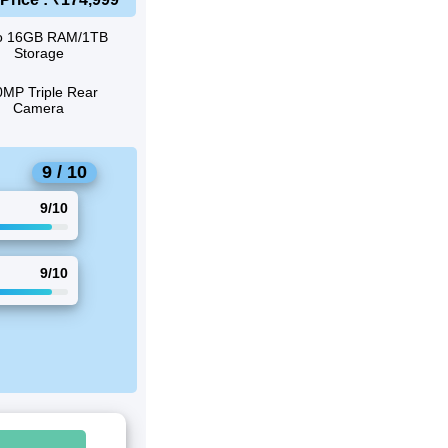
o 16GB RAM/1TB
Storage
MP Triple Rear
Camera
9 / 10
9/10
9/10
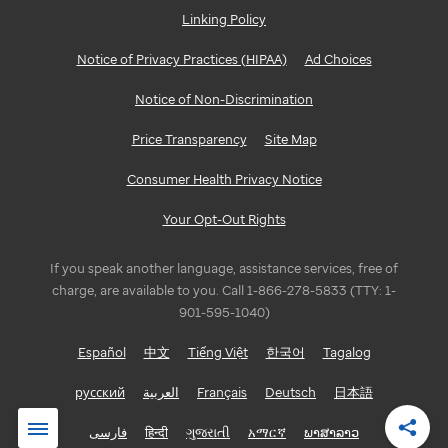
Linking Policy
Notice of Privacy Practices (HIPAA)
Ad Choices
Notice of Non-Discrimination
Price Transparency
Site Map
Consumer Health Privacy Notice
Your Opt-Out Rights
If you speak another language, assistance services, free of
charge, are available to you. Call 1-866-278-5833 (TTY: 1-
901-595-1040)
Español
中文
Tiếng Việt
한국어
Tagalog
русский
العربية
Français
Deutsch
日本語
فارسی
हिन्दी
ગુજરાતી
አማርኛ
ພາສາລາວ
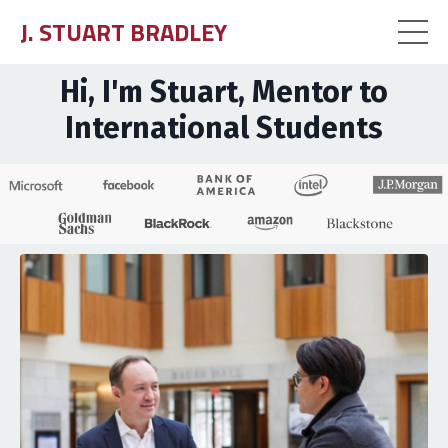
J. STUART BRADLEY
Hi, I'm Stuart, Mentor to
International Students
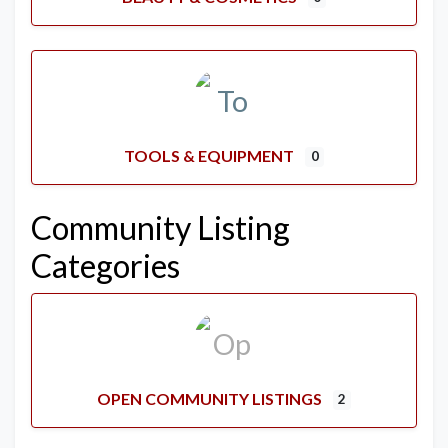
TOOLS & EQUIPMENT
0
Community Listing
Categories
OPEN COMMUNITY LISTINGS
2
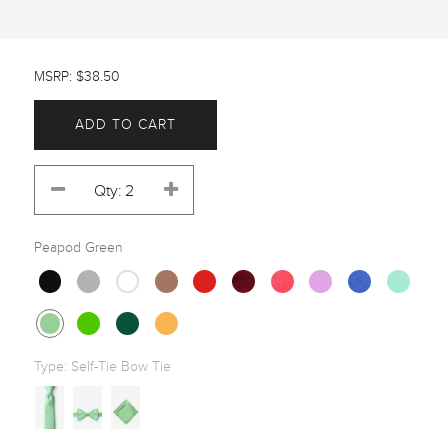
MSRP: $38.50
ADD TO CART
Peapod Green
Type:
Self-Tie Bow Tie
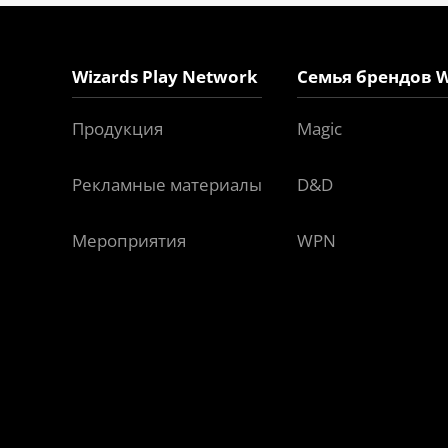
Wizards Play Network
Семья брендов W
Продукция
Magic
Рекламные материалы
D&D
Мероприятия
WPN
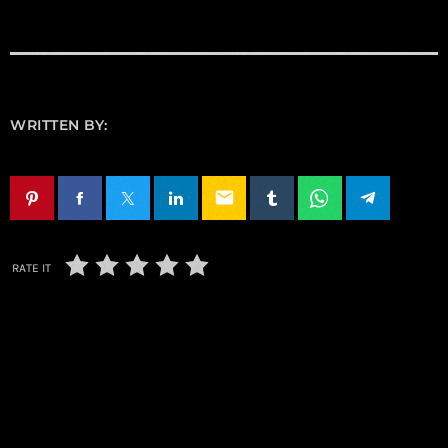
WRITTEN BY:
email
RATE IT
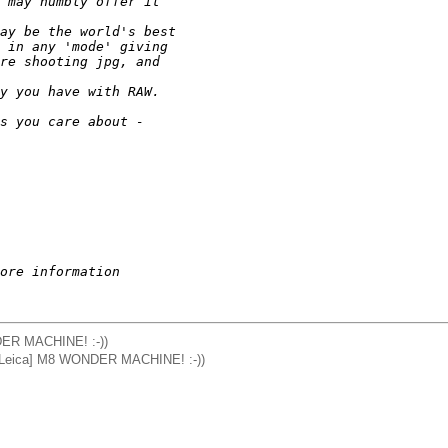
 may humbly offer it 
ay be the world's best
 in any 'mode' giving
re shooting jpg, and 
y you have with RAW. 
s you care about - 
ore information
DER MACHINE! :-))
 ([Leica] M8 WONDER MACHINE! :-))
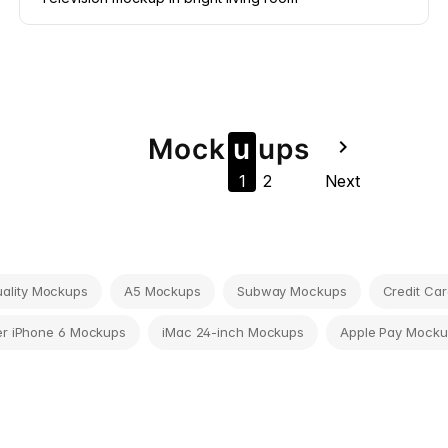
Mock
u
u
ps
navigate_next
1
2
Next
tuality Mockups
A5 Mockups
Subway Mockups
Credit Ca
r iPhone 6 Mockups
iMac 24-inch Mockups
Apple Pay Mocku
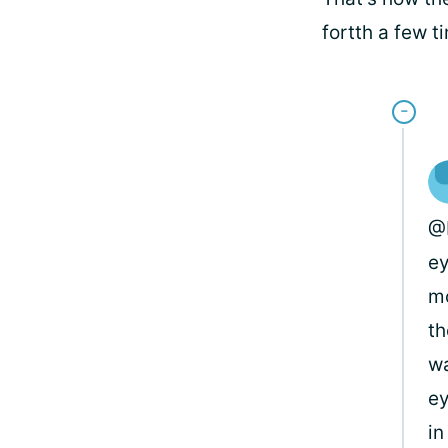
fortth a few t
@B
ey
mo
th
wa
ey
in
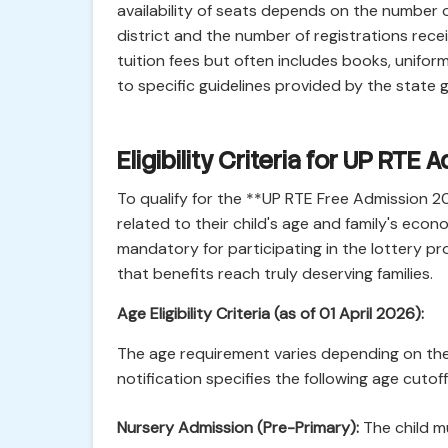
availability of seats depends on the number o
district and the number of registrations rece
tuition fees but often includes books, unifor
to specific guidelines provided by the state
Eligibility Criteria for UP RT
To qualify for the **UP RTE Free Admission 2
related to their child's age and family's eco
mandatory for participating in the lottery pro
that benefits reach truly deserving families.
Age Eligibility Criteria (as of 01 April 2026):
The age requirement varies depending on the 
notification specifies the following age cutof
Nursery Admission (Pre-Primary):
The child m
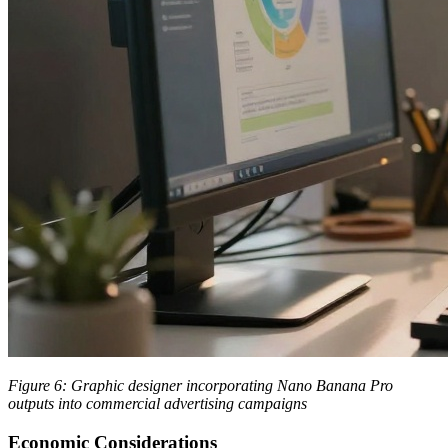
Figure 6: Graphic designer incorporating Nano Banana Pro
outputs into commercial advertising campaigns
Economic Considerations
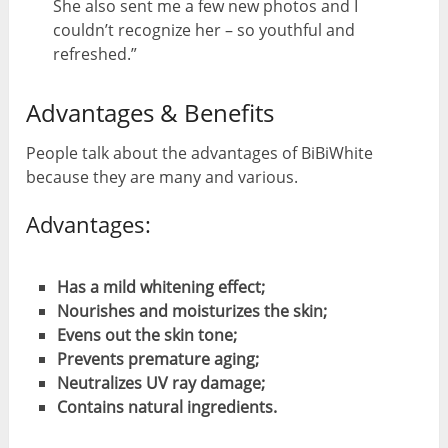
She also sent me a few new photos and I
couldn’t recognize her – so youthful and
refreshed.”
Advantages & Benefits
People talk about the advantages of BiBiWhite
because they are many and various.
Advantages:
Has a mild whitening effect;
Nourishes and moisturizes the skin;
Evens out the skin tone;
Prevents premature aging;
Neutralizes UV ray damage;
Contains natural ingredients.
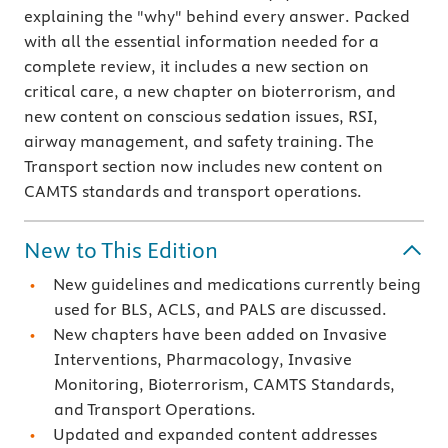
explaining the "why" behind every answer. Packed
with all the essential information needed for a
complete review, it includes a new section on
critical care, a new chapter on bioterrorism, and
new content on conscious sedation issues, RSI,
airway management, and safety training. The
Transport section now includes new content on
CAMTS standards and transport operations.
New to This Edition
New guidelines and medications currently being
used for BLS, ACLS, and PALS are discussed.
New chapters have been added on Invasive
Interventions, Pharmacology, Invasive
Monitoring, Bioterrorism, CAMTS Standards,
and Transport Operations.
Updated and expanded content addresses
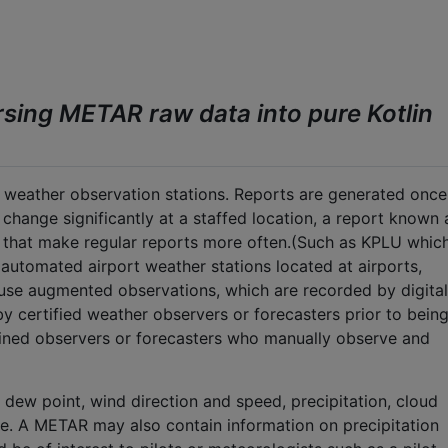
arsing METAR raw data into pure Kotlin
weather observation stations. Reports are generated once
s change significantly at a staffed location, a report known 
s that make regular reports more often.(Such as KPLU whic
utomated airport weather stations located at airports,
ll use augmented observations, which are recorded by digital
y certified weather observers or forecasters prior to bein
ained observers or forecasters who manually observe and
dew point, wind direction and speed, precipitation, cloud
ure. A METAR may also contain information on precipitation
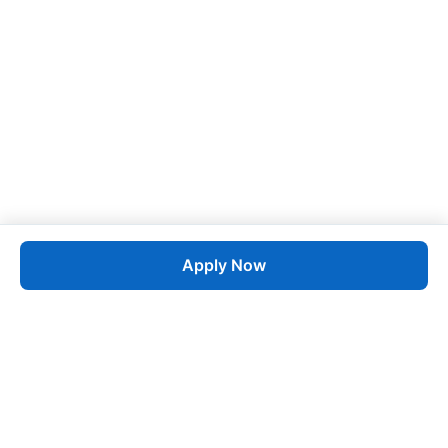
Apply Now
Job
esta
AI-Powered Career Growth • Start in 60 Seconds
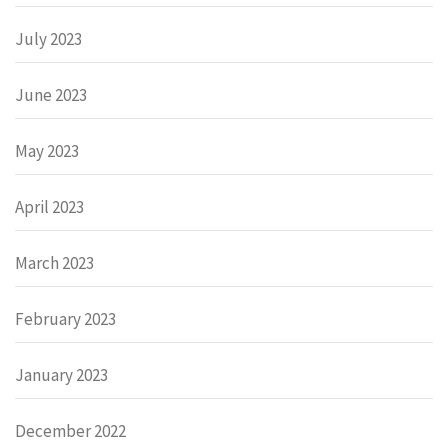
July 2023
June 2023
May 2023
April 2023
March 2023
February 2023
January 2023
December 2022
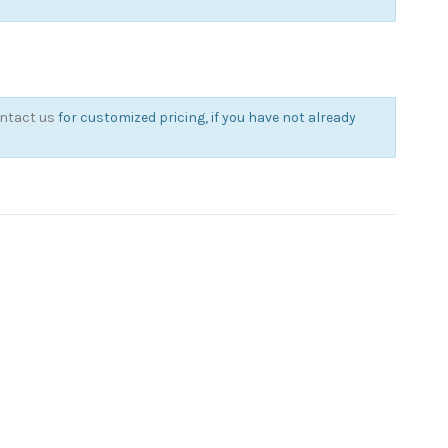
ntact us
for customized pricing, if you have not already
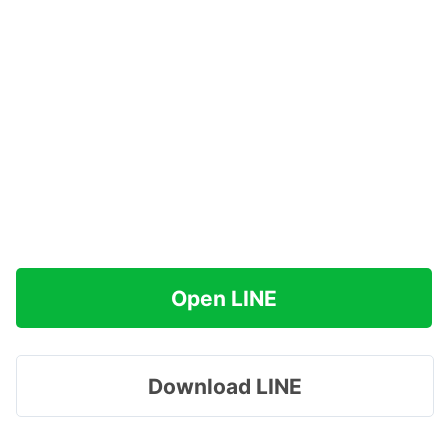
Open LINE
Download LINE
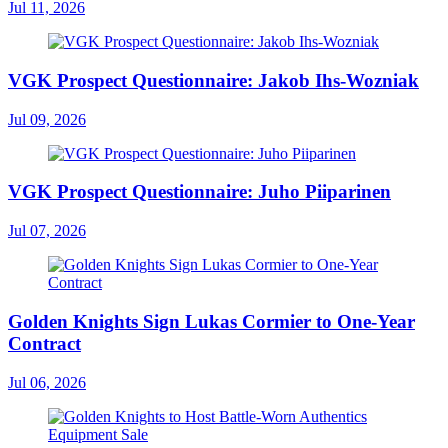
Jul 11, 2026
VGK Prospect Questionnaire: Jakob Ihs-Wozniak
Jul 09, 2026
VGK Prospect Questionnaire: Juho Piiparinen
Jul 07, 2026
Golden Knights Sign Lukas Cormier to One-Year
Contract
Jul 06, 2026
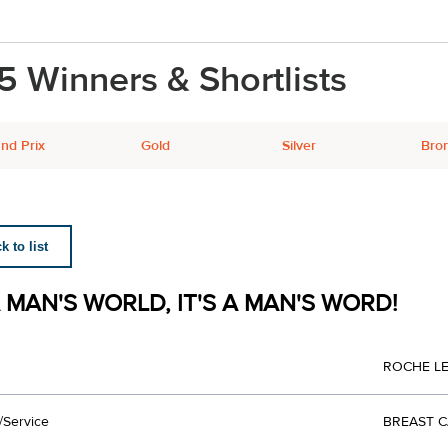
5 Winners & Shortlists
nd Prix
Gold
Silver
Bro
 to list
A MAN'S WORLD, IT'S A MAN'S WORD!
ROCHE L
/Service
BREAST 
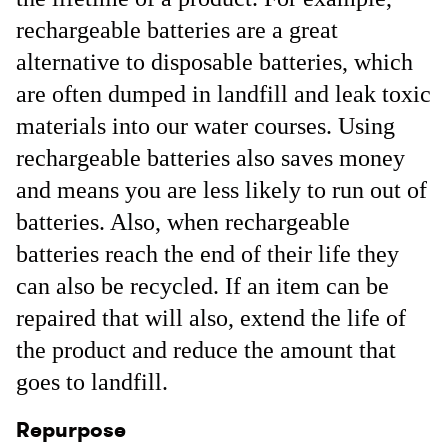
rechargeable batteries are a great
alternative to disposable batteries, which
are often dumped in landfill and leak toxic
materials into our water courses. Using
rechargeable batteries also saves money
and means you are less likely to run out of
batteries. Also, when rechargeable
batteries reach the end of their life they
can also be recycled. If an item can be
repaired that will also, extend the life of
the product and reduce the amount that
goes to landfill.
Repurpose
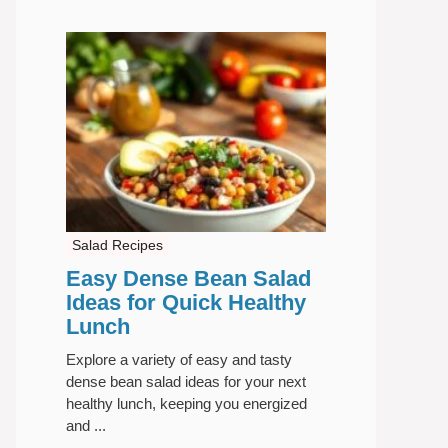
Salad Recipes
Easy Dense Bean Salad
Ideas for Quick Healthy
Lunch
Explore a variety of easy and tasty
dense bean salad ideas for your next
healthy lunch, keeping you energized
and ...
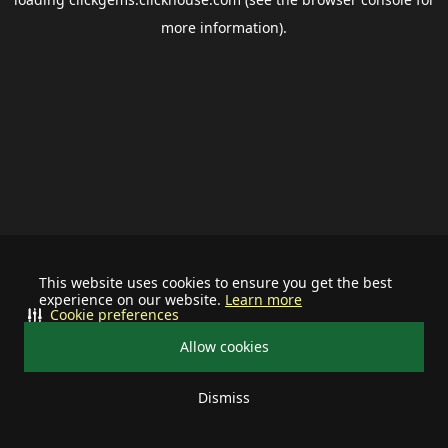
more information).
This website uses cookies to ensure you get the best
experience on our website.
Learn more
Cookie preferences
Allow cookies
Dismiss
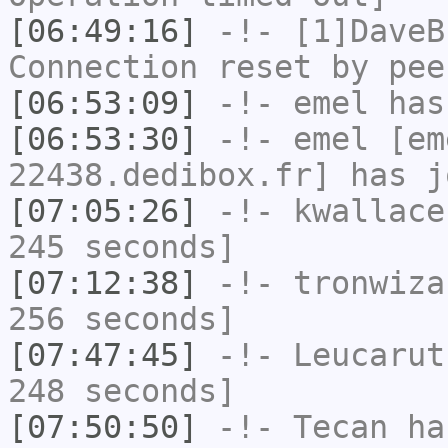
[06:49:16]
-!-
[1]DaveB
Connection reset by pee
[06:53:09]
-!-
emel
has
[06:53:30]
-!-
emel
[em
22438.dedibox.fr] has j
[07:05:26]
-!-
kwallace
245 seconds]
[07:12:38]
-!-
tronwiza
256 seconds]
[07:47:45]
-!-
Leucarut
248 seconds]
[07:50:50]
-!-
Tecan
has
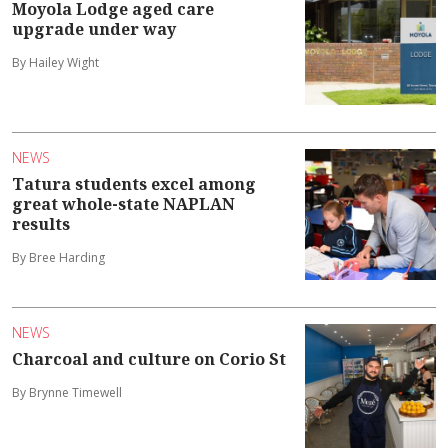
Moyola Lodge aged care
upgrade under way
By Hailey Wight
NEWS
Tatura students excel among
great whole-state NAPLAN
results
By Bree Harding
NEWS
Charcoal and culture on Corio St
By Brynne Timewell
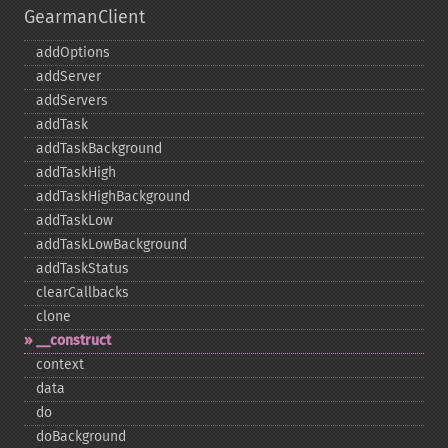
GearmanClient
addOptions
addServer
addServers
addTask
addTaskBackground
addTaskHigh
addTaskHighBackground
addTaskLow
addTaskLowBackground
addTaskStatus
clearCallbacks
clone
_​_​construct
context
data
do
doBackground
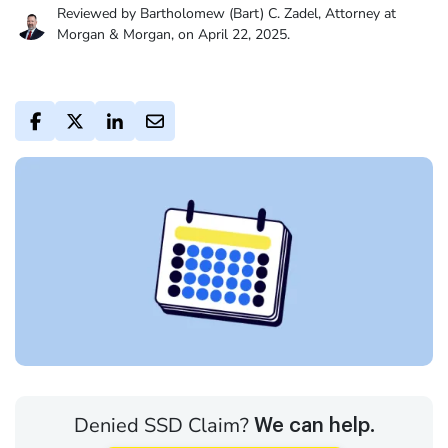
Reviewed by Bartholomew (Bart) C. Zadel, Attorney at
Morgan & Morgan, on April 22, 2025.
Denied SSD Claim?
We can help.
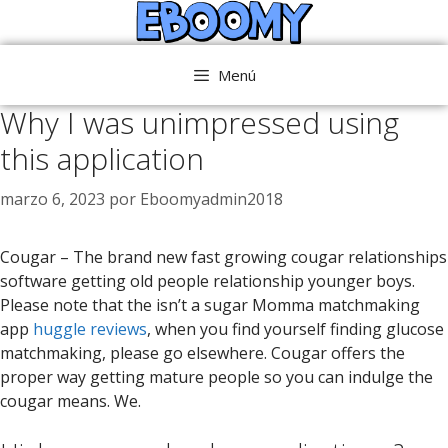
Saltar
al
contenido
Menú
Why I was unimpressed using
this application
marzo 6, 2023
por
Eboomyadmin2018
Cougar – The brand new fast growing cougar relationships
software getting old people relationship younger boys.
Please note that the isn’t a sugar Momma matchmaking
app
huggle reviews
, when you find yourself finding glucose
matchmaking, please go elsewhere. Cougar offers the
proper way getting mature people so you can indulge the
cougar means. We.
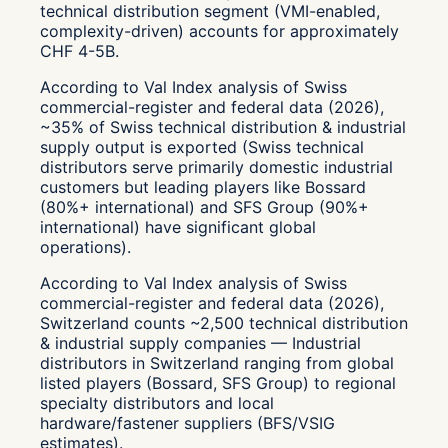
technical distribution segment (VMI-enabled,
complexity-driven) accounts for approximately
CHF 4-5B.
According to Val Index analysis of Swiss
commercial-register and federal data (2026),
~35% of Swiss technical distribution & industrial
supply output is exported (Swiss technical
distributors serve primarily domestic industrial
customers but leading players like Bossard
(80%+ international) and SFS Group (90%+
international) have significant global
operations).
According to Val Index analysis of Swiss
commercial-register and federal data (2026),
Switzerland counts ~2,500 technical distribution
& industrial supply companies — Industrial
distributors in Switzerland ranging from global
listed players (Bossard, SFS Group) to regional
specialty distributors and local
hardware/fastener suppliers (BFS/VSIG
estimates).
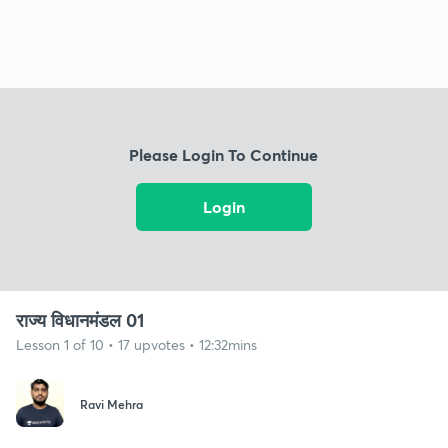
Please Login To Continue
Login
राज्य विधानमंडल 01
Lesson 1 of 10 • 17 upvotes • 12:32mins
Ravi Mehra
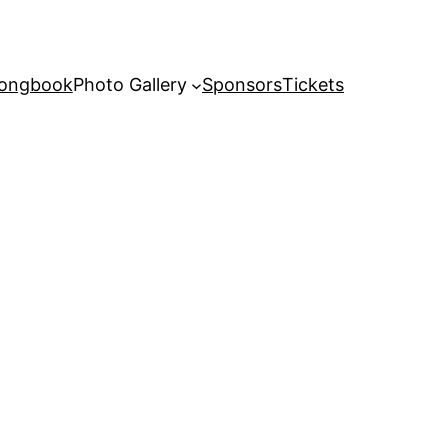
Songbook
Photo Gallery
Sponsors
Tickets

* [WHAT NEEDS TO BE DONE] For the listing above, work out how many lines contain the string "reach" and return only that figure.

* [THE ANSWER] 2